= What to produce =
Exact copies of all entries are needed. Pictures are to be left out.

= Saved entries =
=== Section Start ===
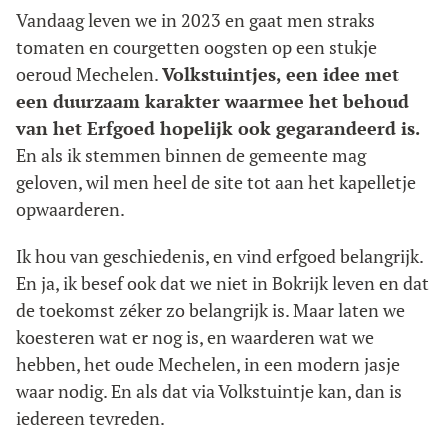
Vandaag leven we in 2023 en gaat men straks
tomaten en courgetten oogsten op een stukje
oeroud Mechelen.
Volkstuintjes, een idee met
een duurzaam karakter waarmee het behoud
van het Erfgoed hopelijk ook gegarandeerd is.
En als ik stemmen binnen de gemeente mag
geloven, wil men heel de site tot aan het kapelletje
opwaarderen.
Ik hou van geschiedenis, en vind erfgoed belangrijk.
En ja, ik besef ook dat we niet in Bokrijk leven en dat
de toekomst zéker zo belangrijk is. Maar laten we
koesteren wat er nog is, en waarderen wat we
hebben, het oude Mechelen, in een modern jasje
waar nodig. En als dat via Volkstuintje kan, dan is
iedereen tevreden.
=== Section End ===
= Completed task =
Vandaag leven we in 2023 en gaat men straks
tomaten en courgetten oogsten op een stukje
oeroud Mechelen.
Volkstuintjes, een idee met
een duurzaam karakter waarmee het behoud
van het Erfgoed hopelijk ook gegarandeerd is.
En als ik stemmen binnen de gemeente mag
geloven, wil men heel de site tot aan het kapelletje
opwaarderen.
Ik hou van geschiedenis, en vind erfgoed belangrijk.
En ja, ik besef ook dat we niet in Bokrijk leven en dat
de toekomst zéker zo belangrijk is. Maar laten we
koesteren wat er nog is, en waarderen wat we
hebben, het oude Mechelen, in een modern jasje
waar nodig. En als dat via Volkstuintje kan, dan is
iedereen tevreden.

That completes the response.